The planting plan focuses on the strip of land between the west boundary of the park and its’ main path. The palette for the northern terminus extends an existing tree and shrub layer into a woodland edge mosaic. Small trees like Shadbush, Cornelian cherry and American holly form the backdrop for shrubs. Native flowering perennials and medicinals form the herbaceous and groundcover layers.
Directly south of the woodland edge is a fragrant entry garden and nut grove. Bee balm, mountain mint, and other low-growing flowering perennials line the path. The existing discovery zone is sheltered with a hedge of beach plums and sweetspire and a border of showy gas plant, calendula, and borage. Shrubs of lilac, purple flowering raspberry, and clove currants carry the eye to the hazelnut, chinkapin, and heartnut in the nut grove.
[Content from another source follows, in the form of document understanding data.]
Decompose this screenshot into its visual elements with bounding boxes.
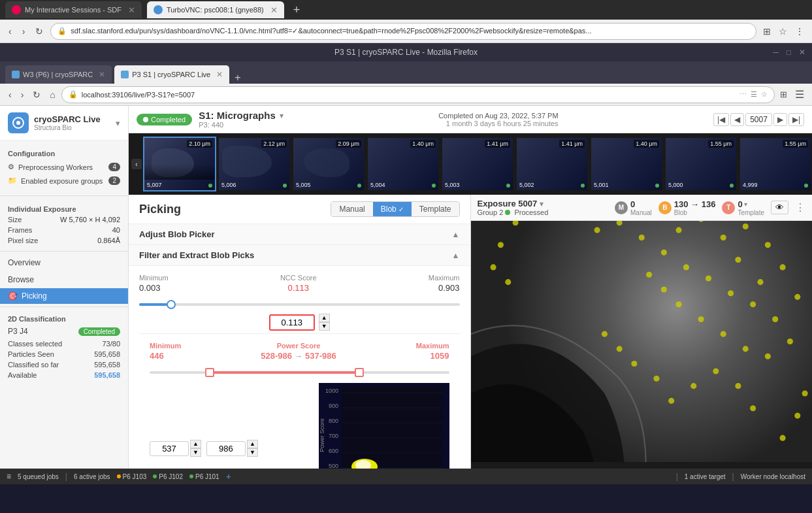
svg-text:800: 800 — [328, 418, 338, 424]
micro-thumb-4999[interactable]: 1.55 μm 4,999 — [739, 137, 812, 191]
sidebar-nav-picking[interactable]: 🎯 Picking — [0, 288, 128, 304]
ncc-step-down[interactable]: ▼ — [319, 322, 330, 331]
eye-button[interactable]: 👁 — [771, 201, 788, 214]
power-slider-left-thumb[interactable] — [205, 368, 214, 377]
forward-button[interactable]: › — [19, 25, 29, 38]
browser-tab-sessions[interactable]: My Interactive Sessions - SDF ✕ — [5, 1, 142, 18]
nav-first-button[interactable]: |◀ — [713, 113, 729, 126]
template-dropdown[interactable]: ▾ — [744, 201, 747, 208]
svg-text:900: 900 — [328, 403, 338, 409]
power-slider-right-thumb[interactable] — [355, 368, 364, 377]
micro-thumb-5007[interactable]: 2.10 μm 5,007 — [143, 137, 216, 191]
fx-tab-w3-close[interactable]: ✕ — [99, 70, 105, 79]
close-button[interactable]: ✕ — [799, 48, 805, 57]
svg-point-66 — [653, 376, 659, 382]
fx-menu-button[interactable]: ☰ — [792, 87, 807, 102]
power-step-left-down[interactable]: ▼ — [190, 448, 201, 457]
manual-badge: M — [615, 201, 628, 214]
p6j103-label: P6 J103 — [123, 473, 147, 480]
fx-tab-w3[interactable]: W3 (P6) | cryoSPARC ✕ — [5, 65, 112, 84]
nav-last-button[interactable]: ▶| — [788, 113, 804, 126]
power-input-right[interactable] — [206, 441, 246, 456]
fx-tab-p3-close[interactable]: ✕ — [216, 70, 223, 79]
fx-tab-p3[interactable]: P3 S1 | cryoSPARC Live ✕ — [114, 65, 229, 84]
ncc-input[interactable] — [269, 314, 315, 331]
nav-prev-button[interactable]: ◀ — [730, 113, 744, 126]
thumb-5001-scale: 1.40 μm — [634, 140, 659, 148]
power-step-left-up[interactable]: ▲ — [190, 440, 201, 448]
maximize-button[interactable]: □ — [787, 48, 791, 57]
adjust-section-header[interactable]: Adjust Blob Picker ▲ — [129, 224, 470, 245]
micro-thumb-5001[interactable]: 1.40 μm 5,001 — [590, 137, 663, 191]
class-job-item: P3 J4 Completed — [0, 324, 128, 339]
strip-scroll-left[interactable]: ‹ — [131, 159, 142, 169]
nav-next-button[interactable]: ▶ — [773, 113, 787, 126]
svg-point-41 — [720, 331, 726, 337]
blob-badge: B — [658, 201, 672, 214]
tab-manual[interactable]: Manual — [331, 202, 372, 216]
fx-address-bar[interactable]: 🔒 localhost:39106/live/P3-S1?e=5007 ⋯ ☰ … — [61, 86, 775, 103]
fx-refresh-button[interactable]: ↻ — [29, 88, 44, 101]
more-button[interactable]: ⋮ — [795, 201, 805, 214]
tab-template[interactable]: Template — [412, 202, 459, 216]
fx-home-button[interactable]: ⌂ — [46, 88, 58, 101]
fx-sync-button[interactable]: ⊞ — [777, 88, 790, 101]
address-bar[interactable]: 🔒 sdf.slac.stanford.edu/pun/sys/dashboar… — [50, 23, 756, 40]
workers-icon: ⚙ — [8, 163, 14, 171]
fx-addr-star[interactable]: ☆ — [761, 90, 768, 99]
fx-forward-button[interactable]: › — [18, 88, 27, 101]
fx-new-tab-button[interactable]: + — [232, 72, 243, 84]
svg-point-68 — [616, 346, 622, 352]
power-input-right-group: ▲ ▼ — [206, 383, 258, 469]
ncc-step-up[interactable]: ▲ — [319, 314, 330, 322]
status-label: Completed — [151, 116, 186, 124]
sessions-tab-close[interactable]: ✕ — [128, 5, 135, 15]
nav-arrows: |◀ ◀ 5007 ▶ ▶| — [713, 113, 804, 126]
status-icon: ≡ — [7, 472, 11, 481]
svg-point-36 — [750, 301, 756, 307]
overview-label: Overview — [8, 258, 41, 267]
micro-thumb-5004[interactable]: 1.40 μm 5,004 — [366, 137, 440, 191]
sidebar-nav-browse[interactable]: Browse — [0, 271, 128, 288]
app-logo — [8, 112, 29, 133]
power-step-right-up[interactable]: ▲ — [247, 440, 258, 448]
fx-addr-menu[interactable]: ⋯ — [739, 90, 747, 99]
add-job-button[interactable]: + — [226, 471, 231, 482]
fx-back-button[interactable]: ‹ — [5, 88, 15, 101]
minimize-button[interactable]: ─ — [773, 48, 779, 57]
exposure-dropdown[interactable]: ▾ — [540, 199, 544, 208]
browser-tab-vnc[interactable]: TurboVNC: psc008:1 (gnye88) ✕ — [147, 1, 284, 18]
frames-kv: Frames 40 — [0, 225, 128, 235]
micro-thumb-5003[interactable]: 1.41 μm 5,003 — [441, 137, 514, 191]
ncc-slider-thumb[interactable] — [167, 300, 176, 309]
job-dropdown-button[interactable]: ▾ — [280, 111, 284, 120]
vnc-tab-close[interactable]: ✕ — [270, 5, 278, 15]
micro-thumb-5006[interactable]: 2.12 μm 5,006 — [218, 137, 291, 191]
fx-addr-reader[interactable]: ☰ — [751, 90, 757, 99]
queued-text: 5 queued jobs — [18, 473, 59, 480]
sidebar-dropdown-button[interactable]: ▾ — [116, 118, 120, 128]
menu-button[interactable]: ⋮ — [792, 25, 807, 38]
tab-blob[interactable]: Blob ✓ — [373, 202, 412, 216]
duration-text: 1 month 3 days 6 hours 25 minutes — [438, 120, 558, 127]
filter-chevron: ▲ — [452, 251, 460, 260]
bookmark-button[interactable]: ☆ — [776, 25, 790, 38]
filter-section-header[interactable]: Filter and Extract Blob Picks ▲ — [129, 245, 470, 266]
new-tab-button[interactable]: + — [289, 3, 304, 17]
back-button[interactable]: ‹ — [5, 25, 15, 38]
refresh-button[interactable]: ↻ — [32, 25, 46, 38]
thumb-5000-scale: 1.55 μm — [708, 140, 734, 148]
extensions-button[interactable]: ⊞ — [760, 25, 773, 38]
thumb-4999-scale: 1.55 μm — [783, 140, 808, 148]
sidebar-divider-3 — [0, 306, 128, 307]
sidebar-item-preprocessing[interactable]: ⚙ Preprocessing Workers 4 — [0, 160, 128, 174]
micro-thumb-5002[interactable]: 1.41 μm 5,002 — [515, 137, 589, 191]
micro-thumb-5005[interactable]: 2.09 μm 5,005 — [292, 137, 365, 191]
sidebar-nav-overview[interactable]: Overview — [0, 254, 128, 271]
power-input-left[interactable] — [150, 441, 189, 456]
active-jobs: 6 active jobs — [74, 473, 110, 480]
sidebar-item-exposure-groups[interactable]: 📁 Enabled exposure groups 2 — [0, 174, 128, 188]
micro-thumb-5000[interactable]: 1.55 μm 5,000 — [664, 137, 738, 191]
power-step-right-down[interactable]: ▼ — [247, 448, 258, 457]
power-slider-container — [150, 366, 449, 379]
A diverse pollinator habitat forms an open meadow, flanked on the south by a fruit grove of pear, persimmon, peach, and mulberry and a dense planting of underused perennial vegetables like skirret, sea kale, and jerusalem artichoke.
The south half of the planting plan has a more linear character, with paths alongside beds of orchard fruit, annual vegetables, and biomass and pollinator plantings. A berry walk, sited next to the existing kayak launch, will be a perfect spot to grab a handful of blueberries, currants, or raspberries before setting out into the river.
Implementation and Beyond
Implementation of the planting plan began in Summer 2017 and is ongoing. So far, over 4,000 plants—more than 50 species—have been planted. The site hosts tours, workshops, trainings, and community events. We hope the gardens continue to flourish and support for this groundbreaking community foodway continues to grow.
Key Features
- Enhanced ecosystem services
- Diverse, productive, perennial plantings
- Pollinator habitat
- Enhanced visitor experience
Services Provided
- Edible landscape + habitat plant palette for tough urban conditions
The Bronx River Foodway is a pilot project at Concrete Plant Park to examine how a sustainable food landscape can be integrated into a public park. The goal is to jump-start the imagination and think about new ways to use land within the city.